Drew Dickson stacks four cycles (1840s UK railroads, 1870s US railroads, 1920s RCA, 1990s internet) and the drawdown receipts are unimpeachable: RCA -98% in three years, Cisco -90%, Amazon -95%, the entire Nasdaq -78%. The fresher data point is structural, not historical: the VanEck Semiconductor ETF moves $3B a day in flows, equal to the entire daily volume of the French stock market. The actionable read is not bull-versus-bear; it is that operational AI capability and AI equity prices are about to decouple for 12-24 months, and the buy list worth writing today is the application-layer companies positioned to inherit stranded compute at 20 cents on the dollar in 2029.

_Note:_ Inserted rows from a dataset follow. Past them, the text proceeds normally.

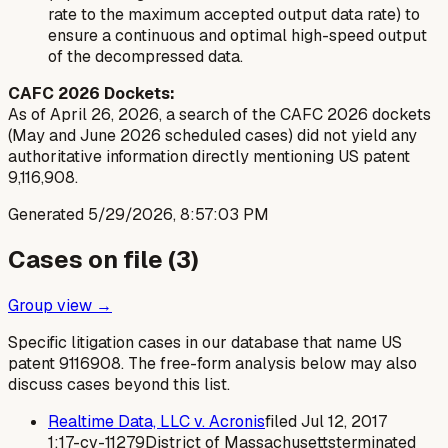
rate to the maximum accepted output data rate) to
ensure a continuous and optimal high-speed output
of the decompressed data.
CAFC 2026 Dockets:
As of April 26, 2026, a search of the CAFC 2026 dockets
(May and June 2026 scheduled cases) did not yield any
authoritative information directly mentioning US patent
9,116,908.
Generated
5/29/2026, 8:57:03 PM
Cases on file (
3
)
Group view →
Specific litigation cases in our database that name US
patent
9116908
. The free-form analysis below may also
discuss cases beyond this list.
Realtime Data, LLC v. Acronis
filed
Jul 12, 2017
1:17-cv-11279
District of Massachusetts
terminated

Financial Times 2026-05-04-2

Hedge funds seek an edge by using AI's speed

AIMA's $788bn hedge fund survey shows 95% AI adoption against under 5% using it for portfolio optimization; that gap is not a maturity curve, it is the verification ceiling in a fiduciary domain. Sand Grove's Caplan frames the judgment layer above AI as permanent, even in the long term, and Anaconda and Pharo confirm the same pattern: AI for documents and back office, never for security selection. The next decade of enterprise AI value capture sits in the scoring infrastructure that lets a CRO sign off on broader scope, not in a better model.

Futurism 2026-05-04-3

The Economics of Using AI to Churn Out Code Are Looking Worse Than Ever

Anthropic doubling its own published Claude Code cost estimate while GitHub Copilot moves to usage-based billing in the same week is the public marker of subsidy-end, not a verdict on AI coding value. Futurism reads the marker as failure; operators should read it as pricing normalization, with the residual mispricing now sitting in equity narratives that still model lab revenue as if flat-rate inference subsidy persists. The mainstream-press leak is itself the signal: the bear thesis is on a four-to-eight week lag from primary sources, and what arrives at Futurism is what gets repriced next.